Izakaya Cucumbers


If I had to pick my favorite kind of restaurant on this planet, I would probably pick an Izakaya.  Not the smoky drinking-dens of yesteryear, but the newer and more vibrant version that serves delicious food at reasonable prices.

Izakaya’s are a form of Japanese restaurant that serve up small plates of delicious food to be shared.  In addition to the food, they serve also alcohol and other drinks to patrons in need of refreshment.  Think of something like a Spanish tapas bar or a British gastro-pub that serves small plates, and you won’t be far off.

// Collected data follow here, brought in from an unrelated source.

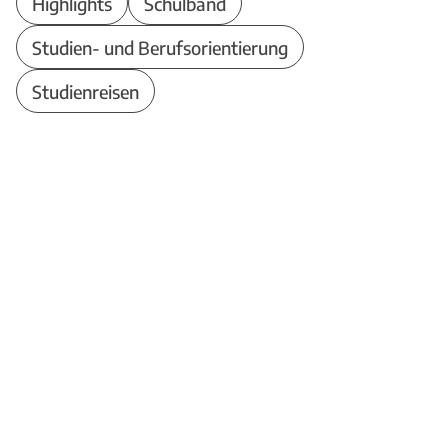
Highlights
Schulband
Studien- und Berufsorientierung
Studienreisen
Theodor-Heuss-Schule
Berufliches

Typically a single plate of food at a Izakaya costs around $4-$10, and you’re likely to purchase multiple plates during a visit.  This format gives everyone at the table a chance to sample a wide variety of food, and a chance to socialize/drink while they wait for the next round of food to be delivered.

grilled yakitori
A plate of grilled yakitori is a very common izakaya dish.

It’s all about having fun, eating, and socializing while filling your belly with plenty of delicious food.

At home, I try to reproduce the Izakaya ‘small plate’ experience whenever I can — especially when we’re entertaining guests!  We love to entertain friends with food, drinks, and a few good board games.

In today’s post, I’m going to share one of my favorite Izakaya recipes — Yep, it’s a recipe post!  Don’t worry it’s not complicated!  This one is extremely easy to make!

 

Izakaya Cucumbers — The Recipe

Step One: Gather ingredients

Like any good recipe, the first step is to gather all the ingredients together.  Collect the following:

I know there are many varieties of cucumbers available, but for this particular recipe an “English Cucumber” works best.  Typically when you find them in the grocery store they’re wrapped in plastic.

english cucumber

The only tricky ingredient to find here might be the pre-ground sesame.  Pre-ground sesame can be a little hard to find — In which case, just purchase common whole sesame seeds and then spend a few minutes grinding them yourself.

I recommend getting the best quality products you can afford here, as some items like the soy sauce can significantly affect the flavor of the final recipe.

 

Step Two: Beat Your Cucumber

OK OK! For those of you with dirty minds, “beating the cucumber” sounds like some kind of vague sexual innuendo, but I can guarantee you it’s not.  This is an actual step in the recipe.  What you do with cucumbers on your own time is your business, but here we’re just trying to breakup or “crack” the cucumber a little.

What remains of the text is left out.